The basic information for a video is represented as a Python tuple of (filename, class_label)
. Here class_label
should be an integer. Usually, the dataset is separated into two sets of videos, "train" and "test". Each set is represented by a list of video tuples. One combination of "train" and "test" set forms a "split", which is again a tuple of the two corresponding lists.
A dataset can provide multiple splits. For example, the UCF101 and HMDB51 datasets both have 3 standard splits to conduct cross-validation in reporting system performance. Thus the parsers for these datasets return a list of 3 splits.

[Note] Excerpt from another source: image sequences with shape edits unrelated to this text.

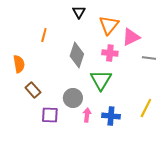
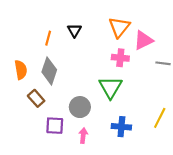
black triangle: (79, 12) -> (74, 30), moved
gray diamond: (77, 55) -> (49, 71), moved
pink arrow: (87, 115) -> (83, 135), moved

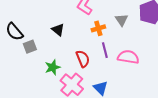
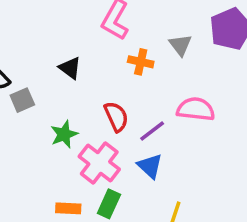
orange cross: (98, 28) -> (141, 62), turned 32
purple line: (105, 50) -> (152, 131), moved, turned 70

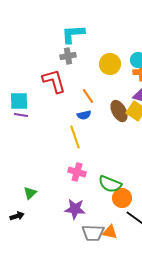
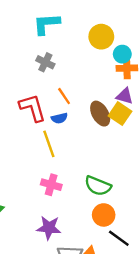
gray cross: (68, 56) -> (45, 62), moved, turned 35
yellow circle: (110, 64) -> (101, 37), moved
red L-shape: (54, 81) -> (33, 108), moved
green semicircle: (110, 184) -> (98, 186), moved

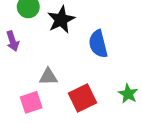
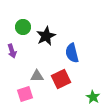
green star: (128, 94) -> (93, 97), moved
red square: (82, 98) -> (61, 79), moved

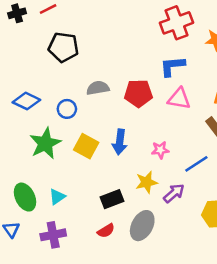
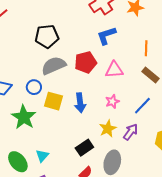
black pentagon: (63, 47) -> (47, 36), moved
gray semicircle: (98, 88) -> (54, 66), size x1.4
pink triangle: (179, 99) -> (114, 70), moved
yellow square: (86, 146) -> (53, 101), moved

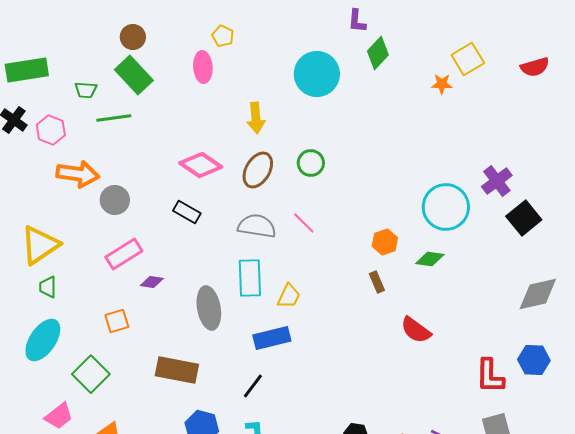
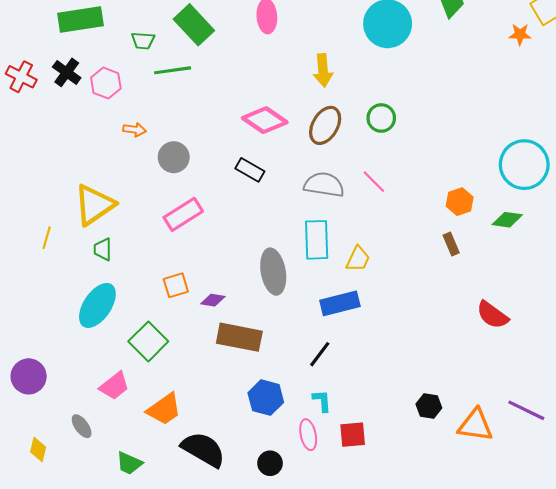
orange arrow: (78, 174) -> (134, 130), size x0.5
purple diamond: (152, 282) -> (213, 300), moved
red semicircle: (416, 330) -> (492, 315), moved

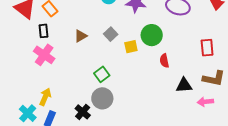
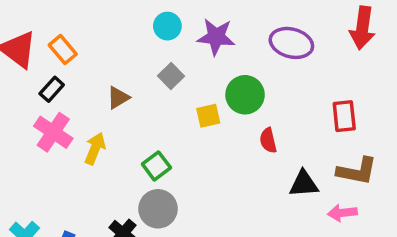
black rectangle: (44, 31) -> (52, 89), turned 48
gray square: (111, 34) -> (171, 76), moved
yellow arrow: (45, 97) -> (95, 149), moved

Here is an abstract way of illustrating the data structure
[ # dataset XX
(
[(filename_1, label_1), (filename_2, label_2),...], # train subset
[(filename_10, label_10), (filename_20, label_20])...] # test subset
), #split 1
(
[(filename_3, label_3), (filename_7, label_7),...], # train subset
[(filename_10, label_10), (filename_15, label_15])...] # test subset
) #split 2
]
Given the above data structure, the task is to write a parser. The examples can be seen in https://github.com/yjxiong/temporal-segment-networks/blob/master/pyActionRecog/benchmark_db.py#L64 and https://github.com/yjxiong/temporal-segment-networks/blob/master/pyActionRecog/benchmark_db.py#L82 .
In general, any function that translates your dataset annotation files to the above data structure will work in the TSN codebase.
With a well-written parser the conform the above requirements, now is time to make the framework know it. For this, we can add the parse function to a dict of parsers, its key will the "name" of the dataset use by the framework, such as ucf101
and hmdb51
. See here for how to do it.
https://github.com/yjxiong/temporal-segment-networks/blob/master/pyActionRecog/__init__.py#L5
The training of TSN models relies on a set of file lists. Once we added the parser to the framework, we can use it to generate the file lists. The command for generating the list files is as simple as
bash scripts/build_file_list.sh DATASET_NAME FRAME_PATH
where the DATASET_NAME
is what we used to register the parser in step 2.
Of course one has to extract the frames and optical flow images before this (see here).
With all the steps above completed, we can use the custom dataset just like how we deal with the provided one (UCF101 and HMDB51). The training and testing are all the same.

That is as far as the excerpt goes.